When many of us hear the term, Scrum in an Agile environment, the knee jerk reaction is, “oh, that does not apply to me because that process works for technical development teams”. Well, friends, that assumption is not the case at all. Below, I will outline a recent experience in which Scrum was used to solve real world organizational problems in a non-technical environment .
Think about the problem to solve. And, as a team, spend a few minutes (5-ish) to come up with words that relate to the solution.
Once the team is in agreement, the next step would be to categorize the words in clusters of similarity.
Next, the team will take these clusters and develop objectives for each grouping of clusters.

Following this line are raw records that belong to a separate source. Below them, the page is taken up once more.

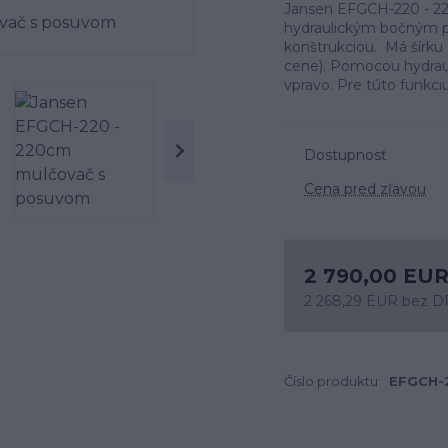
Jansen EFGCH-220 - 
hydraulickým bočným p
konštrukciou. Má šírku
cene). Pomocou hydrau
vpravo. Pre túto funkciu
Dostupnosť
Cena pred zľavou
2 790,00 EU
2 268,29 EUR
bez 
Číslo produktu:
EFGCH-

Note: When this is done by multiple teams, there should be an obvious consistency of goals.
Visibly post these objectives, arrange the clusters and discuss priority. Typically, three to four items will be the active achievable goals of the next sprint.

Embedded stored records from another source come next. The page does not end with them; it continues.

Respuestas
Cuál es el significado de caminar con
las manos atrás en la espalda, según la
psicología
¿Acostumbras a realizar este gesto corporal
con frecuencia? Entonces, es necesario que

This recent experience included like minded professionals aiming to develop solutions for a recurring community event.
Note: There were three participating teams at the exclusive event adding value to this highly interactive exercise.
In the beginning of this interactive event, my group (one of three) focused on words of improvement such as communication, marketing, membership and transparency. As you can imagine, all of these words collide with one another and we were able to be move the process forward with the following objectives.
“Create a newsletter to share information with members, present, and not-present, about past and upcoming events and topics”
“Recruit new members to the group who are part of the local Agile community”
“Video capture the presentations for non-attendees and for the reference of attendees”.
This process was highly effective in displaying to leadership the needs and wants of the attendees. All three teams participating came to a consensus and we are moving forward. A process such of this can be applied to many non-technical teams, for-profit, non-profit, community organizations, or even at your own home.
Give Scrum a chance, you don’t need to be a developer to be Agile, for goodness sakes, I have a whiteboard in my kitchen!!